The White Desert (Sahara el Beyda), Egypt:  Bulbous white rocks in strange shapes and sizes rise from the desert about 28 miles north of the town of Farafra in western Egypt—a cluster of mushrooms here, a herd of half-melted snowmen over there. Their appearance isn’t due to some avant-garde stone sculptor, but rather thanks to the wind. When the ancient sea that once covered the land dried up, the remaining sediment layer began to break down. The softer spots crumbled away, and over time, powerful sandstorms shaped the harder rocks into their current forms.
 
Marble Caves, Chile:  Six thousand years of wave erosion created the undulating patterns that give these caves their marbleized effect, enhanced by the reflection of the blue and green water of Carrera Lake, near Chile’s border with Argentina.
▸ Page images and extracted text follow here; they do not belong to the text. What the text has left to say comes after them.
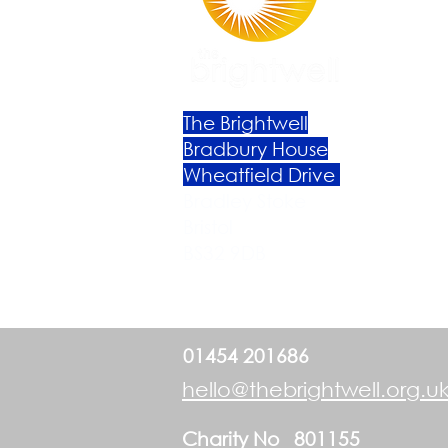
The Brightwell
Bradbury House
Wheatfield Drive
Bradley Stoke
Bristol
BS32 9DB
01454 201686
hello@thebrightwell.org.u
Charity No 801155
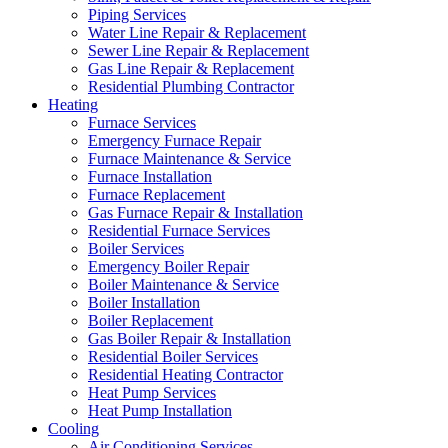
Piping Services
Water Line Repair & Replacement
Sewer Line Repair & Replacement
Gas Line Repair & Replacement
Residential Plumbing Contractor
Heating
Furnace Services
Emergency Furnace Repair
Furnace Maintenance & Service
Furnace Installation
Furnace Replacement
Gas Furnace Repair & Installation
Residential Furnace Services
Boiler Services
Emergency Boiler Repair
Boiler Maintenance & Service
Boiler Installation
Boiler Replacement
Gas Boiler Repair & Installation
Residential Boiler Services
Residential Heating Contractor
Heat Pump Services
Heat Pump Installation
Cooling
Air Conditioning Services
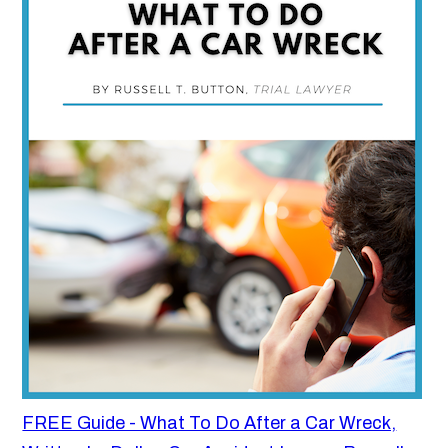
FREE Guide - What To Do After a Car Wreck,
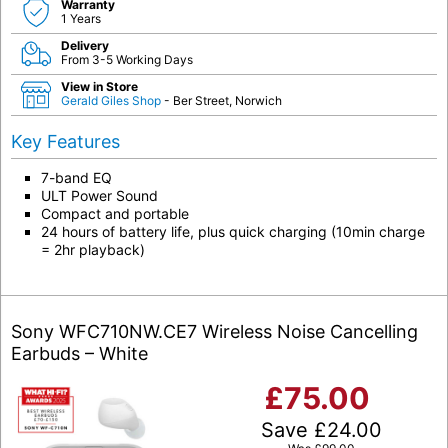
Warranty
1 Years
Delivery
From 3-5 Working Days
View in Store
Gerald Giles Shop
- Ber Street, Norwich
Key Features
7-band EQ
ULT Power Sound
Compact and portable
24 hours of battery life, plus quick charging (10min charge
= 2hr playback)
Sony WFC710NW.CE7 Wireless Noise Cancelling
Earbuds – White
£
75.00
Save
£
24.00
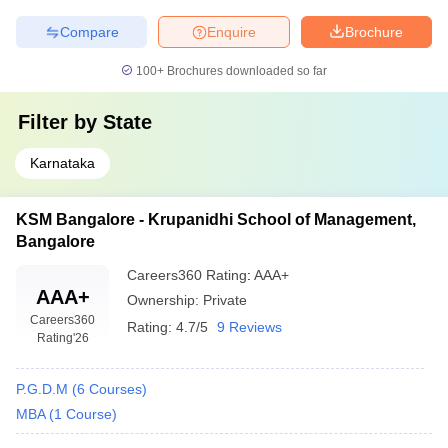
Compare
Enquire
Brochure
100+
Brochures downloaded so far
Filter by
State
Karnataka
KSM Bangalore - Krupanidhi School of Management,
Bangalore
Careers360
Rating
:
AAA+
AAA+
Ownership:
Private
Careers360
Rating:
4.7/5
9 Reviews
Rating
'26
P.G.D.M
(
6
Courses
)
MBA
(
1
Course
)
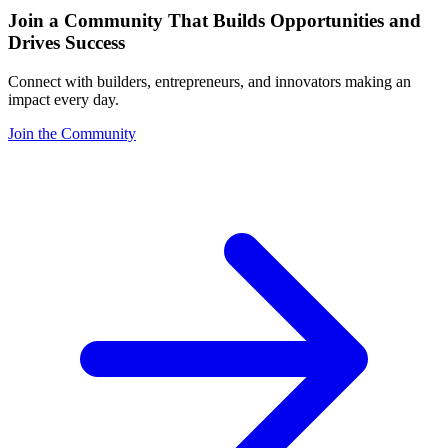
Join a Community That Builds Opportunities and
Drives Success
Connect with builders, entrepreneurs, and innovators making an
impact every day.
Join the Community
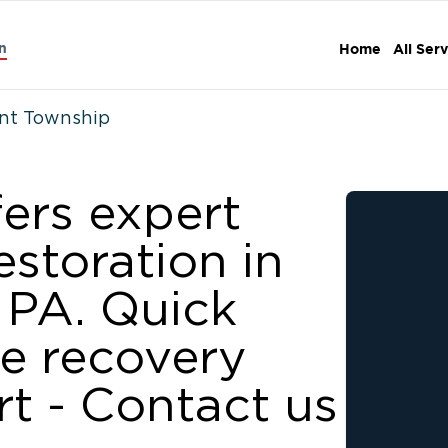
n
Home
All Ser
t Township
fers expert
storation in
 PA. Quick
le recovery
t - Contact us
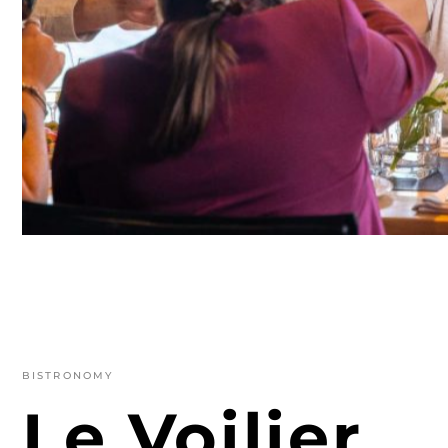
BISTRONOMY
Le Voilier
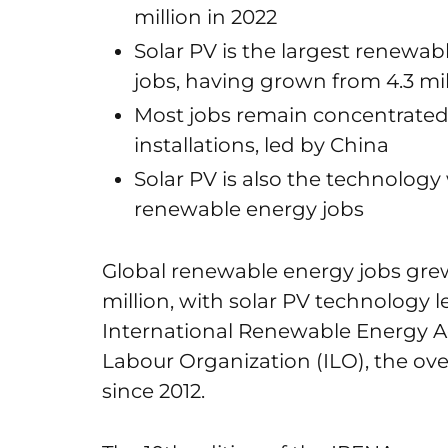
million in 2022
Solar PV is the largest renewab
jobs, having grown from 4.3 mil
Most jobs remain concentrated 
installations, led by China
Solar PV is also the technology
renewable energy jobs
Global renewable energy jobs grew 
million, with solar PV technology 
International Renewable Energy A
Labour Organization (ILO), the ove
since 2012.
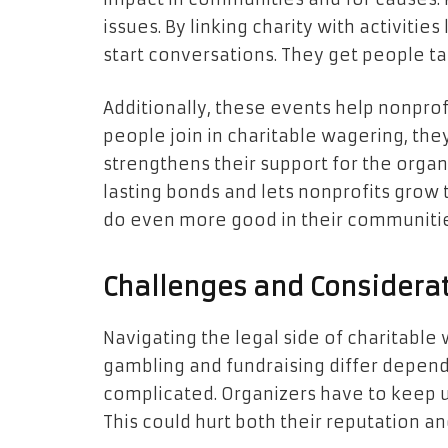
issues. By linking charity with activitie
start conversations. They get people t
Additionally, these events help nonpro
people join in charitable wagering, the
strengthens their support for the organ
lasting bonds and lets nonprofits grow t
do even more good in their communitie
Challenges and Considera
Navigating the legal side of charitable
gambling and fundraising differ depend
complicated. Organizers have to keep up
This could hurt both their reputation and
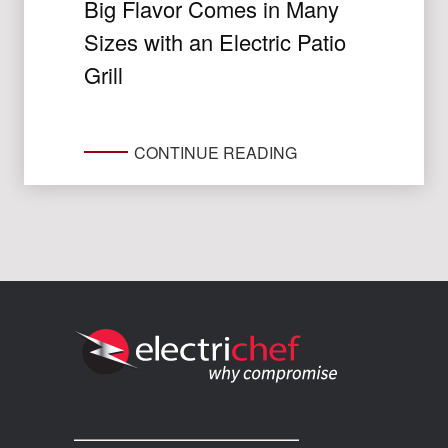
Big Flavor Comes in Many
Sizes with an Electric Patio
Grill
CONTINUE READING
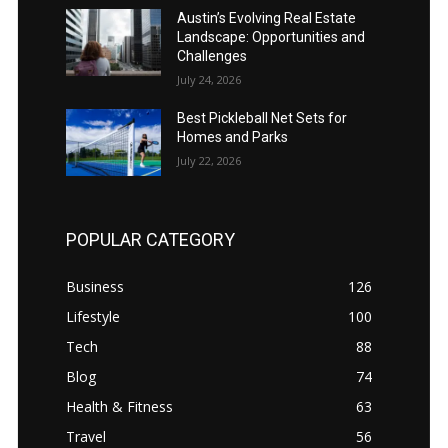
Austin’s Evolving Real Estate
Landscape: Opportunities and
Challenges
July 24, 2026
Best Pickleball Net Sets for
Homes and Parks
July 22, 2026
POPULAR CATEGORY
Business
126
Lifestyle
100
Tech
88
Blog
74
Health & Fitness
63
Travel
56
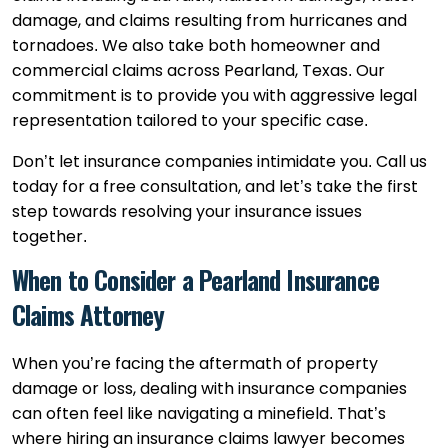
damage, and claims resulting from hurricanes and
tornadoes. We also take both homeowner and
commercial claims across Pearland, Texas. Our
commitment is to provide you with aggressive legal
representation tailored to your specific case.
Don’t let insurance companies intimidate you. Call us
today for a free consultation, and let’s take the first
step towards resolving your insurance issues
together.
When to Consider a Pearland Insurance
Claims Attorney
When you’re facing the aftermath of property
damage or loss, dealing with insurance companies
can often feel like navigating a minefield. That’s
where hiring an insurance claims lawyer becomes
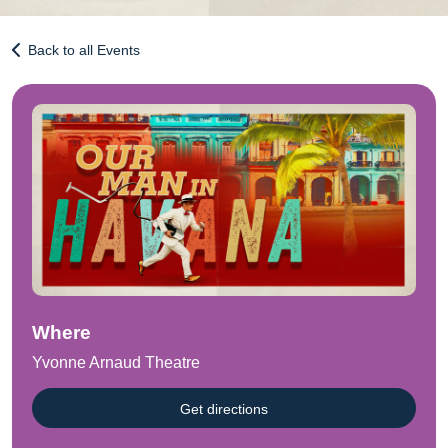
Back to all Events
Where
Yvonne Arnaud Theatre
Get directions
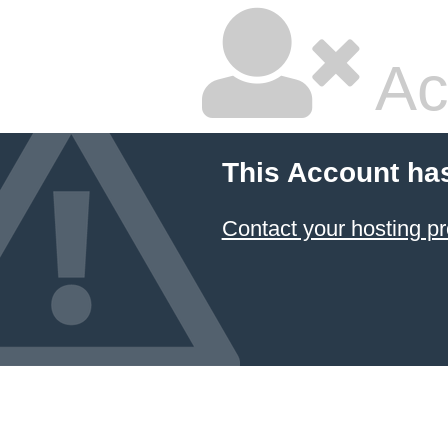
Ac
This Account ha
Contact your hosting pr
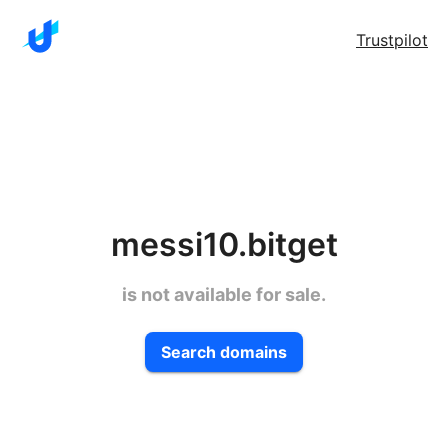
Trustpilot
messi10.bitget
is not available for sale.
Search domains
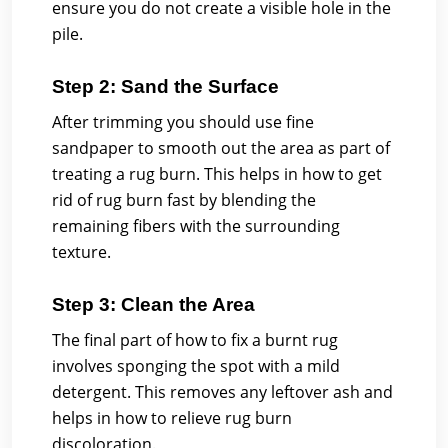
ensure you do not create a visible hole in the
pile.
Step 2: Sand the Surface
After trimming you should use fine
sandpaper to smooth out the area as part of
treating a rug burn. This helps in how to get
rid of rug burn fast by blending the
remaining fibers with the surrounding
texture.
Step 3: Clean the Area
The final part of how to fix a burnt rug
involves sponging the spot with a mild
detergent. This removes any leftover ash and
helps in how to relieve rug burn
discoloration.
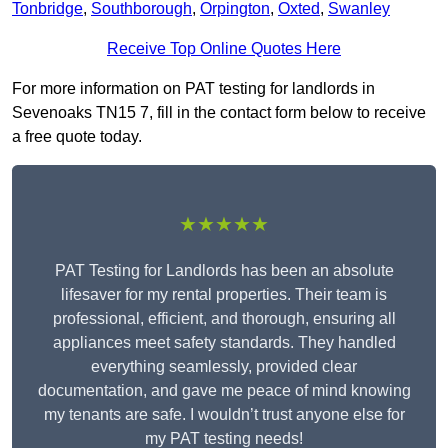
Tonbridge
,
Southborough
,
Orpington
,
Oxted
,
Swanley
Receive Top Online Quotes Here
For more information on PAT testing for landlords in
Sevenoaks TN15 7, fill in the contact form below to receive
a free quote today.
★★★★★
PAT Testing for Landlords has been an absolute
lifesaver for my rental properties. Their team is
professional, efficient, and thorough, ensuring all
appliances meet safety standards. They handled
everything seamlessly, provided clear
documentation, and gave me peace of mind knowing
my tenants are safe. I wouldn’t trust anyone else for
my PAT testing needs!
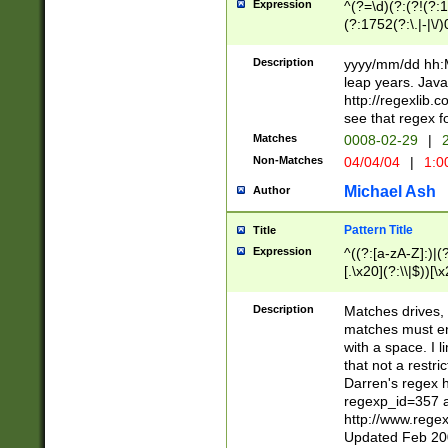
Expression
^(?=\d)(?:(?!(?:15
(?:1752(?:\.|-|\/)
(?!000[04]|(?:(?
(?:\d\d)(?:[0246
Description
yyyy/mm/dd hh:M
(?:\d{4}\D(?!(?:0
leap years. Java
(\d{4})([-\/.])(0
http://regexlib
=\x20\d)\x20))?((
see that regex f
(?:\x20[aApP][mM]
Matches
0008-02-29
|
2
Non-Matches
04/04/04
|
1:0
Michael Ash
Author
Pattern Title
Title
Expression
^((?:[a-zA-Z]:)|(?:
[.\x20](?:\\|$))[\x
.]$)[\x20-\x7E])+)
{2,15}))?$
Description
Matches drives, 
matches must en
with a space. I l
that not a restri
Darren's regex 
regexp_id=357 
http://www.rege
Updated Feb 20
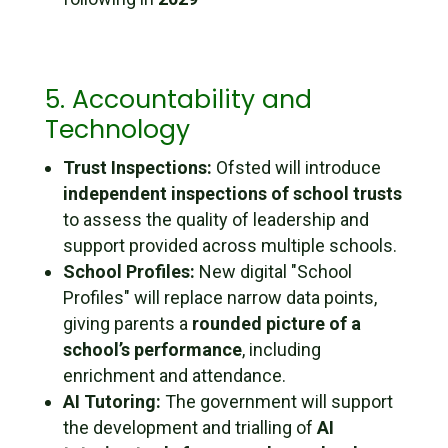
5. Accountability and
Technology
Trust Inspections:
Ofsted will introduce
independent inspections of school trusts
to assess the quality of leadership and
support provided across multiple schools.
School Profiles:
New digital "School
Profiles" will replace narrow data points,
giving parents a
rounded picture of a
school’s performance
, including
enrichment and attendance.
AI Tutoring:
The government will support
the development and trialling of
AI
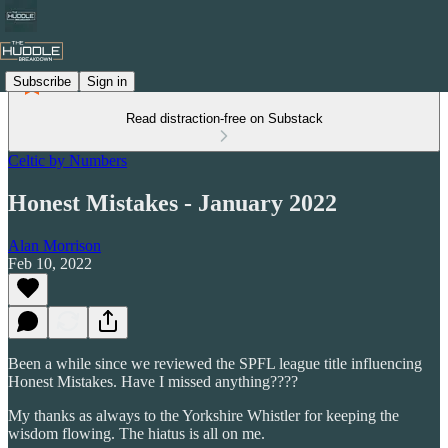
Subscribe
Sign in
Read distraction-free on Substack
Celtic by Numbers
Honest Mistakes - January 2022
Alan Morrison
Feb 10, 2022
Been a while since we reviewed the SPFL league title influencing
Honest Mistakes. Have I missed anything????
My thanks as always to the Yorkshire Whistler for keeping the
wisdom flowing. The hiatus is all on me.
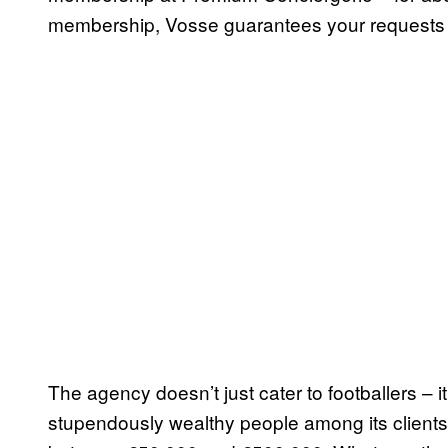
membership, Vosse guarantees your requests wi
The agency doesn’t just cater to footballers – i
stupendously wealthy people among its clients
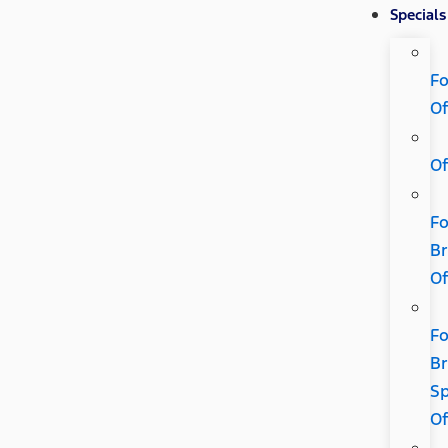
Specials
Fo
Of
Of
Fo
B
Of
Fo
B
Sp
Of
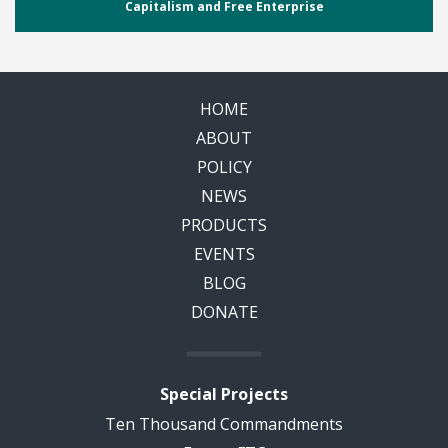
Capitalism and Free Enterprise
HOME
ABOUT
POLICY
NEWS
PRODUCTS
EVENTS
BLOG
DONATE
Special Projects
Ten Thousand Commandments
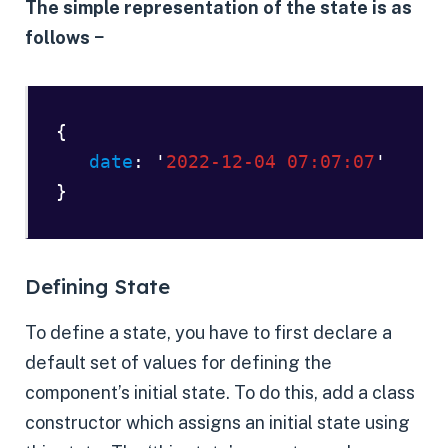
The simple representation of the state is as
follows −
{ 

date
: '
2022-12-04 07:07:07
' 

}
Defining State
To define a state, you have to first declare a
default set of values for defining the
component’s initial state. To do this, add a class
constructor which assigns an initial state using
Although the area is threatened by a plan to build a dam nearby, for now, visitors can kayak throughout the caves on days when the waters are calm.
 
White Sands National Monument, New Mexico, USA:  There are sugar-white dunes moving through the Chihuahuan Desert of New Mexico at a rate of nearly 30 feet per year. As the mineral-rich water of nearby Lake Lucero evaporates, it forms gypsum deposits that are then shaped by the wind into these dunes. Since the early 1900s, visitors have been here to hike; ranger tours and bus tours along the 16-mile Dunes Drive are also offered through the National Parks Service.
 
Travertine Pools at Pamukkale, Turkey:  People have sought the reputed healing effects of bathing here for thousands of years. The water that flows from 17 subterranean hot springs into the pools has an extremely high concentration of calcium carbonate, which forms soft deposits when it hits the surface. Those viscous white deposits harden over time until the springs resemble a fountain made of chalk or, as indicated by the poetic translation of Pamukkale, a “cotton castle” visible from more than 10 miles away.
 
The Wave at Coyote Buttes, Arizona and Utah, USA:  Wind and rain have worked their magic, eroding lines that swoop and swirl across the sandstone formation. The result, which resembles a cresting wave, is one of the most photographed—if not easy to reach—spots in the American West. A permit is required to make the unmarked hike to the Wave, and only 20 are given out daily. It’s almost easier to make the journey to southwest Australia to see the Wave’s down under counterpart, Wave Rock.
 
Moeraki Beach Boulders, New Zealand:  The spherical stones that line New Zealand’s Moeraki Beach reach up to seven feet in diameter and have been compared to everything from the marbles of giants to colossal dinosaur eggs to half-submerged prehistoric turtles, ready to stand up and shake off the sand at any moment. They’re actually concretions, masses of compacted sediment formed below ground more than 50 million years ago. As the sand that surrounds them erodes, they seem to rise to the surface as if pushed up from the center of the earth. The stones are also found on Bowling Ball Beach in Mendocino, CA, as well as elsewhere in the U.S. and Canada and Russia.